━━ Provided data ━━

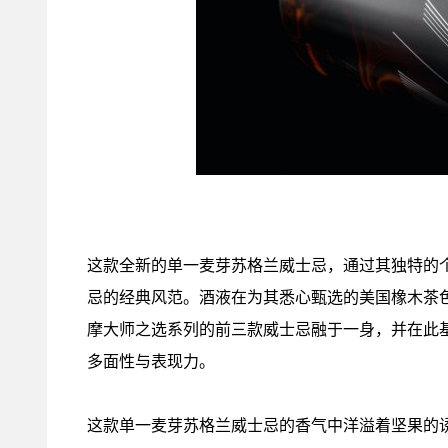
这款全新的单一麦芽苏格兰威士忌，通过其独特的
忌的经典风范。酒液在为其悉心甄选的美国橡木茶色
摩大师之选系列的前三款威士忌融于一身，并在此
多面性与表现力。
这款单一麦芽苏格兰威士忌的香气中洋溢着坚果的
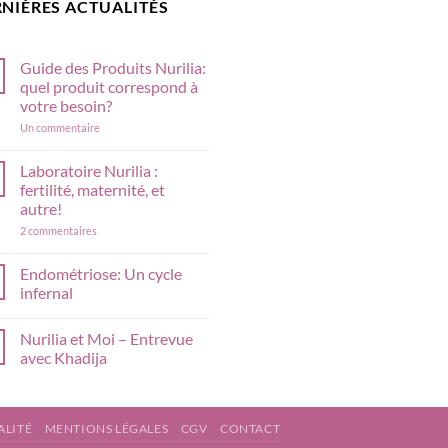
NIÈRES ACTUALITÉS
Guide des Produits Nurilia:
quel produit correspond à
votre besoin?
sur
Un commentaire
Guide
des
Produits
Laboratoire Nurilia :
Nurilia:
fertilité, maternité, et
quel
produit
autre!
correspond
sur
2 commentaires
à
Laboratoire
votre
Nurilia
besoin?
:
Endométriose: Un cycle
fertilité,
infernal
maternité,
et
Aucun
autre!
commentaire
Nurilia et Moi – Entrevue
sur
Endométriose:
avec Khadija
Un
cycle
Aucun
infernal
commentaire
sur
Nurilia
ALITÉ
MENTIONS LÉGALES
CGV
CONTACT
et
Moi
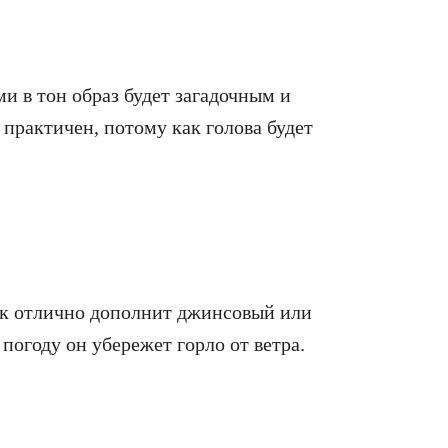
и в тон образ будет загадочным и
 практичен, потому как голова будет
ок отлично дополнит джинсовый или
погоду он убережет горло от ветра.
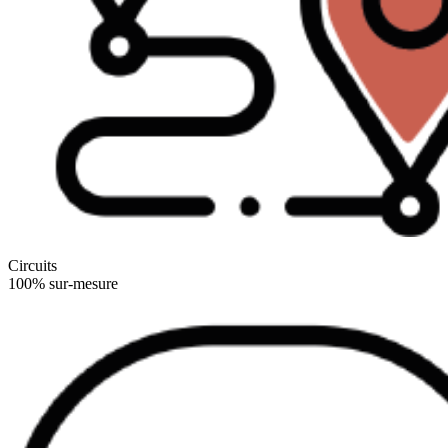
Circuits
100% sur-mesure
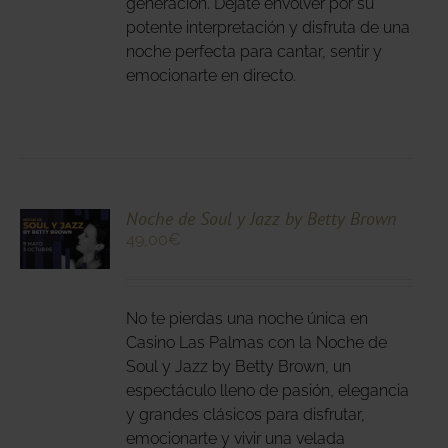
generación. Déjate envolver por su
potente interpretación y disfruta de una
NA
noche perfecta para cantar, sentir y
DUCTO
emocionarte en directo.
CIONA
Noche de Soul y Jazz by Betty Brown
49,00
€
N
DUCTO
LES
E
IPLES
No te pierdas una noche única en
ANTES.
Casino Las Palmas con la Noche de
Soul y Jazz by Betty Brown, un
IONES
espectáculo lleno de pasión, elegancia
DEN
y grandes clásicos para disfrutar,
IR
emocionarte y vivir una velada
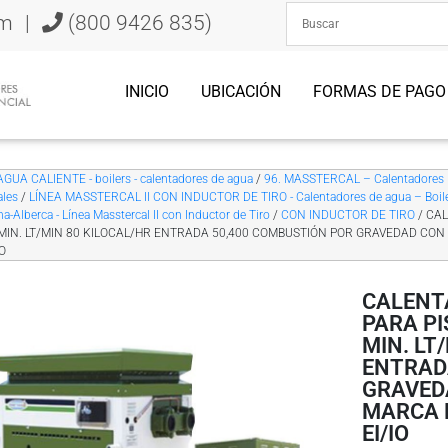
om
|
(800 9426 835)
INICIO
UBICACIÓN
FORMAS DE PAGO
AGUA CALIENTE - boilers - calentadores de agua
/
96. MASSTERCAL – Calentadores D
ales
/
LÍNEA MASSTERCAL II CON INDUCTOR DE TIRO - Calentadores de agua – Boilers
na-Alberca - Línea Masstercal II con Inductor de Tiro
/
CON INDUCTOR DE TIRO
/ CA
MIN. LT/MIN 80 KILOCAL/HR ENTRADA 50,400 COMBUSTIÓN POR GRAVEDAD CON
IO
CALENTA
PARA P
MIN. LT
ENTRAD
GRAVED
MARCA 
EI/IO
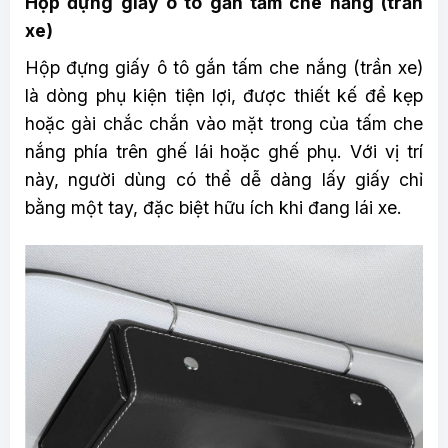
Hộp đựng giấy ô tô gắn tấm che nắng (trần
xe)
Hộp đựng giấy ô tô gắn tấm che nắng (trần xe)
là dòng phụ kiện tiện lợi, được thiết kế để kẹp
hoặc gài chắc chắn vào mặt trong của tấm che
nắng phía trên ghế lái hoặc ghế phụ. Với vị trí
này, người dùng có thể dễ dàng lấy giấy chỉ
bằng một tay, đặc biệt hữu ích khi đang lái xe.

━━━

What is needed — The reply must contain every entry above, exactly as written, and none of the pictures.

Task answer —
这款全新的单一麦芽苏格兰威士忌，通过其独特的
忌的经典风范。酒液在为其悉心甄选的美国橡木茶色
摩大师之选系列的前三款威士忌融于一身，并在此
多面性与表现力。
这款单一麦芽苏格兰威士忌的香气中洋溢着坚果的
NIÈRES ACTUALITÉS
Guide des Produits Nurilia:
quel produit correspond à
votre besoin?
sur
Un commentaire
Guide
des
Produits
Laboratoire Nurilia :
Nurilia:
fertilité, maternité, et
quel
produit
autre!
correspond
sur
2 commentaires
à
Laboratoire
votre
Nurilia
besoin?
:
Endométriose: Un cycle
fertilité,
infernal
maternité,
et
Aucun
autre!
commentaire
Nurilia et Moi – Entrevue
sur
Endométriose:
avec Khadija
Un
cycle
Aucun
infernal
commentaire
sur
Nurilia
ALITÉ
MENTIONS LÉGALES
CGV
CONTACT
et
Moi
и в тон образ будет загадочным и
 практичен, потому как голова будет
ок отлично дополнит джинсовый или
погоду он убережет горло от ветра.
Circuits
100% sur-mesure
generación. Déjate envolver por su
potente interpretación y disfruta de una
NA
noche perfecta para cantar, sentir y
DUCTO
emocionarte en directo.
CIONA
Noche de Soul y Jazz by Betty Brown
49,00
€
N
DUCTO
LES
E
IPLES
No te pierdas una noche única en
ANTES.
Casino Las Palmas con la Noche de
Soul y Jazz by Betty Brown, un
IONES
espectáculo lleno de pasión, elegancia
DEN
y grandes clásicos para disfrutar,
IR
emocionarte y vivir una velada
om
|
(800 9426 835)
INICIO
UBICACIÓN
FORMAS DE PAGO
AGUA CALIENTE - boilers - calentadores de agua
/
96. MASSTERCAL – Calentadores D
ales
/
LÍNEA MASSTERCAL II CON INDUCTOR DE TIRO - Calentadores de agua – Boilers
na-Alberca - Línea Masstercal II con Inductor de Tiro
/
CON INDUCTOR DE TIRO
/ CA
MIN. LT/MIN 80 KILOCAL/HR ENTRADA 50,400 COMBUSTIÓN POR GRAVEDAD CON
IO
CALENTA
PARA P
MIN. LT
ENTRAD
GRAVED
MARCA 
EI/IO
Hộp đựng giấy ô tô gắn tấm che nắng (trần
xe)
Hộp đựng giấy ô tô gắn tấm che nắng (trần xe)
là dòng phụ kiện tiện lợi, được thiết kế để kẹp
hoặc gài chắc chắn vào mặt trong của tấm che
nắng phía trên ghế lái hoặc ghế phụ. Với vị trí
này, người dùng có thể dễ dàng lấy giấy chỉ
bằng một tay, đặc biệt hữu ích khi đang lái xe.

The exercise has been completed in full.